What the task requires
What lines of the material below hold the string "website"? Copy them out.

☆ ☆ ☆ ☆ ☆ ☆ ☆

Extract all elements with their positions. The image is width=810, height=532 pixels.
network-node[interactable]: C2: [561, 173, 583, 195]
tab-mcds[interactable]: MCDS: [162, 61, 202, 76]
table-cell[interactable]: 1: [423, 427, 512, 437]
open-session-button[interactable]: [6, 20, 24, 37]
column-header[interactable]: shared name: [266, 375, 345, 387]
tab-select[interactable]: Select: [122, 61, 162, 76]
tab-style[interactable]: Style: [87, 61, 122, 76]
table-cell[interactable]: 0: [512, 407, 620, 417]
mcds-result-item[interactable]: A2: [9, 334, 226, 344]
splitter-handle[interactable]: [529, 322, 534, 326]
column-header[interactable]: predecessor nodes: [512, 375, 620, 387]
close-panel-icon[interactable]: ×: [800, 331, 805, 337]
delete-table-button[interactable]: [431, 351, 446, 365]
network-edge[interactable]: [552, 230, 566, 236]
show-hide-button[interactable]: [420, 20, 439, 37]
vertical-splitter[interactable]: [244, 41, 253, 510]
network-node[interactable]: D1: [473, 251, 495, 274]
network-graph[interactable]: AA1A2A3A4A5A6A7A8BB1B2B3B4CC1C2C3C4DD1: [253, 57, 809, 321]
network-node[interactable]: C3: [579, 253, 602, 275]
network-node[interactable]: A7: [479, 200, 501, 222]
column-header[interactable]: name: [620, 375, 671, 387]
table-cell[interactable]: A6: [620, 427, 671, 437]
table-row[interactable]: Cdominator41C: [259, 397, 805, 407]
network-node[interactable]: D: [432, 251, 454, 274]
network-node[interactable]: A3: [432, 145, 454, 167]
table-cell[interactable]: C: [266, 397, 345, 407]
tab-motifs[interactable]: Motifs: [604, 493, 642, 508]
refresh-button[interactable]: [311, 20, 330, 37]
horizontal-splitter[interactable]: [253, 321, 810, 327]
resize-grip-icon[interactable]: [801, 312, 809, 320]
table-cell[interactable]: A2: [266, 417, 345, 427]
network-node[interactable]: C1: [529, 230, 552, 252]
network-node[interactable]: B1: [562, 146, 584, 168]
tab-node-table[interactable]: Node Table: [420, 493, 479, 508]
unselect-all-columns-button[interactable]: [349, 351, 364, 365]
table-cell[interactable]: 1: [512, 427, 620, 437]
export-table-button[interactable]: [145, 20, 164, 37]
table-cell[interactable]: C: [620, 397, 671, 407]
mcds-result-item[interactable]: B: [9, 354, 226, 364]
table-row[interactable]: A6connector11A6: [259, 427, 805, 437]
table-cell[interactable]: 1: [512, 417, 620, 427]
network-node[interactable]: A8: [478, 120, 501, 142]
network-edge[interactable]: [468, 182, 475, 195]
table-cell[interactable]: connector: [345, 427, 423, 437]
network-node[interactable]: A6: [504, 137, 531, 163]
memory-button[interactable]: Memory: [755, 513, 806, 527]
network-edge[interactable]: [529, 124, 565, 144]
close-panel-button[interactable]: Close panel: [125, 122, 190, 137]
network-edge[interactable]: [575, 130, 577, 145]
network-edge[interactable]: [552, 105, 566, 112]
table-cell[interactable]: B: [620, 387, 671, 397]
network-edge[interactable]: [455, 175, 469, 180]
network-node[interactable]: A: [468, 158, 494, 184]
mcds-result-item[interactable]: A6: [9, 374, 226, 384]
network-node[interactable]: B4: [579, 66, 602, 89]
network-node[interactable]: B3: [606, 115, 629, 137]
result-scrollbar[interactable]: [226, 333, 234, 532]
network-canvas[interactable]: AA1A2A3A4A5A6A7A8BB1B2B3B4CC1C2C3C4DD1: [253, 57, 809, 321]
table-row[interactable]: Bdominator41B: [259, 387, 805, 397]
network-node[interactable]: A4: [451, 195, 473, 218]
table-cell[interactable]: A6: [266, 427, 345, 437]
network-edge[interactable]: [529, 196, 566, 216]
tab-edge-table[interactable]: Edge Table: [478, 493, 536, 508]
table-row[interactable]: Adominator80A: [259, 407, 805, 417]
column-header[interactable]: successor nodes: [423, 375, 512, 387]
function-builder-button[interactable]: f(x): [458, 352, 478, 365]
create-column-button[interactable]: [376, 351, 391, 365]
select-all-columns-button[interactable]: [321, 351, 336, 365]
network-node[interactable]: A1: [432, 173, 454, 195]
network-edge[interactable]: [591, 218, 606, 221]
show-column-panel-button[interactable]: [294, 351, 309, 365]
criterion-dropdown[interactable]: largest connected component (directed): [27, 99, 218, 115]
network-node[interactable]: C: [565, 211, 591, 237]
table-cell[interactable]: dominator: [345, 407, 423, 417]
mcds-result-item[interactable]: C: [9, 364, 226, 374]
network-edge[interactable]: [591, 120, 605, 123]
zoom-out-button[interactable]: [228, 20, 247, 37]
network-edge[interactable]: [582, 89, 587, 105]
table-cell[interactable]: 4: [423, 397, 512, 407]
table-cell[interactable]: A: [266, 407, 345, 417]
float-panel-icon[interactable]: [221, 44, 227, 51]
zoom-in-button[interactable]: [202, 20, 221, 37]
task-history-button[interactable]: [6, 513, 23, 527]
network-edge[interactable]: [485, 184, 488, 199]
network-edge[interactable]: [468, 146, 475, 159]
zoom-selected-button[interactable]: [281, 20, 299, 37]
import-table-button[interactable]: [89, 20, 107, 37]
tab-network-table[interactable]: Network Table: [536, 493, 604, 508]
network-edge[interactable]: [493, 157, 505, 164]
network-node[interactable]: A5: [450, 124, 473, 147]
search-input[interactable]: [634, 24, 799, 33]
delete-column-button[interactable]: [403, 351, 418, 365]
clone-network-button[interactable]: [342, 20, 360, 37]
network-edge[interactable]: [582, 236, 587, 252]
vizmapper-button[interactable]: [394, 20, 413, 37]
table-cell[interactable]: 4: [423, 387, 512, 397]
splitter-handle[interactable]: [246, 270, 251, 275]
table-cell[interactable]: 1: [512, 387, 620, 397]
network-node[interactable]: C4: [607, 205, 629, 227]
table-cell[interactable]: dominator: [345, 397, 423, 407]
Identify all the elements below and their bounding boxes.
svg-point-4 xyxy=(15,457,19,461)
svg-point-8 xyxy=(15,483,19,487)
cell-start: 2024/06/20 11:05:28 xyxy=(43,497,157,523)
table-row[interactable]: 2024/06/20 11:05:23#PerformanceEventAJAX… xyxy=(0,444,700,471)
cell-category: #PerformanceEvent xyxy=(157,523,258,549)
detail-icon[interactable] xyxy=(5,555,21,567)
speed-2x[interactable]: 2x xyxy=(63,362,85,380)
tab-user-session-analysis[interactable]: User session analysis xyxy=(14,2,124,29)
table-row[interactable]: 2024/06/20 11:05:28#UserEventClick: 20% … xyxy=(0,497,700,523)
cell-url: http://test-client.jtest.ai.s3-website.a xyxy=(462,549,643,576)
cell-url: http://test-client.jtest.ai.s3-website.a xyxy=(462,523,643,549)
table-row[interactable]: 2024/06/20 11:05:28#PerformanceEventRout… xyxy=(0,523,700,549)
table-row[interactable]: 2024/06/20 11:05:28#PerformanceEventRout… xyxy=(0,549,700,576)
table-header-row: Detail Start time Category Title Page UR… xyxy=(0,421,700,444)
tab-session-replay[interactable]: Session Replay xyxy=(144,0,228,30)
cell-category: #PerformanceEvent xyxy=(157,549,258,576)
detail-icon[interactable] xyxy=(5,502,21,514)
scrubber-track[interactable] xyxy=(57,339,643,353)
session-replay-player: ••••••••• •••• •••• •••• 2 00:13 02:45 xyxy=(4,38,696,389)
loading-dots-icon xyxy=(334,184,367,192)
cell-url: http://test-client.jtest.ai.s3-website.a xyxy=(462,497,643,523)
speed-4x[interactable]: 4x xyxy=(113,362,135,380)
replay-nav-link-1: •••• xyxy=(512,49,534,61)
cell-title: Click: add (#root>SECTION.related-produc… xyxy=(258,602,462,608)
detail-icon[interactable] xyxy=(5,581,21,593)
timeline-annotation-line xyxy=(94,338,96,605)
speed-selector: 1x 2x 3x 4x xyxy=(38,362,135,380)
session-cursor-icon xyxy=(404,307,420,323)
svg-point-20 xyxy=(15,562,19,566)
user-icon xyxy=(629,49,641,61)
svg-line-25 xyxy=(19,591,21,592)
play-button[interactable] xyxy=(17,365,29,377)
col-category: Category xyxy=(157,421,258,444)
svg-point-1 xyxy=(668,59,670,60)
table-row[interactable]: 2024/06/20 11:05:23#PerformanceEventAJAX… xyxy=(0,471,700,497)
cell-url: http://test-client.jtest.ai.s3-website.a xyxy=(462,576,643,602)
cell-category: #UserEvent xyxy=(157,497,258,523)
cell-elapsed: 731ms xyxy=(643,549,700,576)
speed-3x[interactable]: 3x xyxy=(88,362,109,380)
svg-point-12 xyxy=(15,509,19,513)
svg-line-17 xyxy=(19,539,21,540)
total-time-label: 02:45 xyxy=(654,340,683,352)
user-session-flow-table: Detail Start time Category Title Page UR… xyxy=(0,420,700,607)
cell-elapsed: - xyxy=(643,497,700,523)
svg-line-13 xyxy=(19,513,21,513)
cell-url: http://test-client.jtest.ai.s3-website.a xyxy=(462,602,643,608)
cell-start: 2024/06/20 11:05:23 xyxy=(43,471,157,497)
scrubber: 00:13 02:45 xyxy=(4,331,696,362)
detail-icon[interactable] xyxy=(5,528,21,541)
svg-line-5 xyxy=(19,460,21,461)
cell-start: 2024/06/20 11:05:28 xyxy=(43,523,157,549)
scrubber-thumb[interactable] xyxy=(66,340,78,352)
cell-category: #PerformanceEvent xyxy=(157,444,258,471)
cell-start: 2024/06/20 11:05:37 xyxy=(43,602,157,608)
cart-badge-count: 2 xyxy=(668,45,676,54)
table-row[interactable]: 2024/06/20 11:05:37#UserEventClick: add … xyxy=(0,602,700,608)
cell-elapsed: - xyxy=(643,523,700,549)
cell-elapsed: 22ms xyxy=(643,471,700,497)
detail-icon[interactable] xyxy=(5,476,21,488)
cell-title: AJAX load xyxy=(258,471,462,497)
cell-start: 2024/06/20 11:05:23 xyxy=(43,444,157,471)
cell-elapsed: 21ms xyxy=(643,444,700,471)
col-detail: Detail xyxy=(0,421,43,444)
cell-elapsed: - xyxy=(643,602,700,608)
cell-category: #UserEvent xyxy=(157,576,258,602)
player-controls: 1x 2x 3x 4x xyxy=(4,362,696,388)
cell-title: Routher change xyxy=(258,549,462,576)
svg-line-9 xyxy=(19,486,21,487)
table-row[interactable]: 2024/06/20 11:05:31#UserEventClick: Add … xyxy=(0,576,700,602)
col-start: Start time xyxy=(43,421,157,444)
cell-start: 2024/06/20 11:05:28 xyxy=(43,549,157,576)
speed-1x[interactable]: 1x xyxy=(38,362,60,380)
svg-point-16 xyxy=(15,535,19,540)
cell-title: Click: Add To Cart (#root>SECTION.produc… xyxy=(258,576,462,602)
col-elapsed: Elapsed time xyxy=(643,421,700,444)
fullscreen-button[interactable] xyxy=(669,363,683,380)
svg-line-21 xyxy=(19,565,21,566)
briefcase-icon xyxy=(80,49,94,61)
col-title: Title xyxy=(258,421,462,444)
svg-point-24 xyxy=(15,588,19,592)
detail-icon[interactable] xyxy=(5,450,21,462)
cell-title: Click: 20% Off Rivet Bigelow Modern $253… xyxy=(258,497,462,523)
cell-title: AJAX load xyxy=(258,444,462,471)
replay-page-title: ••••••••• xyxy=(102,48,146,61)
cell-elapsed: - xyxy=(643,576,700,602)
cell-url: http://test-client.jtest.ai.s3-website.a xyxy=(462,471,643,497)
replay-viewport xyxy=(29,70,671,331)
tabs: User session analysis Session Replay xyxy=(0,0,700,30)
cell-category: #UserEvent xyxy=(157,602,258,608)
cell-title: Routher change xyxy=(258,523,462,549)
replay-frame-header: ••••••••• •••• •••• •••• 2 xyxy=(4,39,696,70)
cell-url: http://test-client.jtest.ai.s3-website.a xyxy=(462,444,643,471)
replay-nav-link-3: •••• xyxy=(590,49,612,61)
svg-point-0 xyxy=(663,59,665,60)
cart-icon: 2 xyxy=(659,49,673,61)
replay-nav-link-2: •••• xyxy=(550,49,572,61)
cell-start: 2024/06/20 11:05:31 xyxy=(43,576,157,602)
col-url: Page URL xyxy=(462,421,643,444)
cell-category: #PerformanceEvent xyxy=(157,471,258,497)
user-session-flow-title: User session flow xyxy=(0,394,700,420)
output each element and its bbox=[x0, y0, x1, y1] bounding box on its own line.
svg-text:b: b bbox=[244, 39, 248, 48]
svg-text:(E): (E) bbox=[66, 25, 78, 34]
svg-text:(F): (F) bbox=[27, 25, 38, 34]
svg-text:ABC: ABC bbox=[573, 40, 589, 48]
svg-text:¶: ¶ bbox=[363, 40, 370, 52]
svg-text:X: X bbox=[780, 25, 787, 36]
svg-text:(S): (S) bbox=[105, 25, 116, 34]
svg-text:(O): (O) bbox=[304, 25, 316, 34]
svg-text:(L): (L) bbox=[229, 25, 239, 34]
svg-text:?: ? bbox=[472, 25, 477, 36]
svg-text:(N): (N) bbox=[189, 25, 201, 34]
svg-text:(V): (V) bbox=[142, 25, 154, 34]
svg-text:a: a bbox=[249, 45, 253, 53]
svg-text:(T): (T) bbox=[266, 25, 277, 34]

☆ ☆ ☆ ☆ ☆ ☆ ☆

Solution to this task
cell-url: http://test-client.jtest.ai.s3-website.a xyxy=(462,549,643,576)
cell-url: http://test-client.jtest.ai.s3-website.a xyxy=(462,523,643,549)
cell-url: http://test-client.jtest.ai.s3-website.a xyxy=(462,497,643,523)
cell-url: http://test-client.jtest.ai.s3-website.a xyxy=(462,576,643,602)
cell-url: http://test-client.jtest.ai.s3-website.a xyxy=(462,602,643,608)
cell-url: http://test-client.jtest.ai.s3-website.a xyxy=(462,471,643,497)
cell-url: http://test-client.jtest.ai.s3-website.a xyxy=(462,444,643,471)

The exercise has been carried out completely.